§ ABOUT THIS TASK: Starting with the line that contains "isso de permanência e você", return every line through the end of the listing below exactly as written. Omit the pictures.

§ STORED DATA:
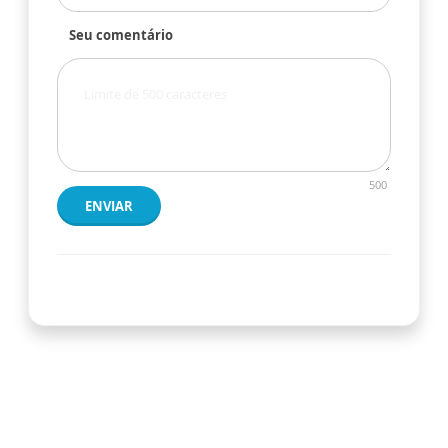
Seu comentário
500
ENVIAR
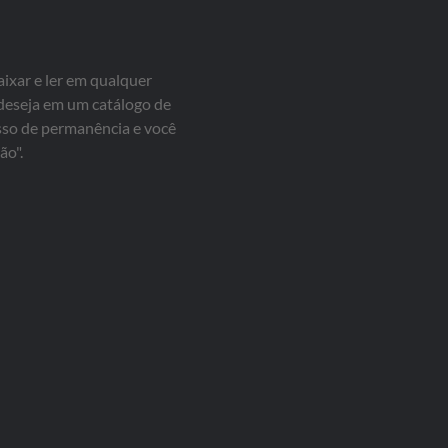
aixar e ler em qualquer
 deseja em um catálogo de
isso de permanência e você
ão".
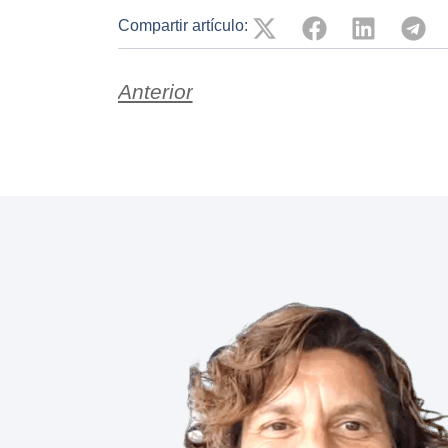
Compartir artículo:
Anterior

§ SOLVED EXERCISE:
isso de permanência e você
ão".
Compartir artículo:
Anterior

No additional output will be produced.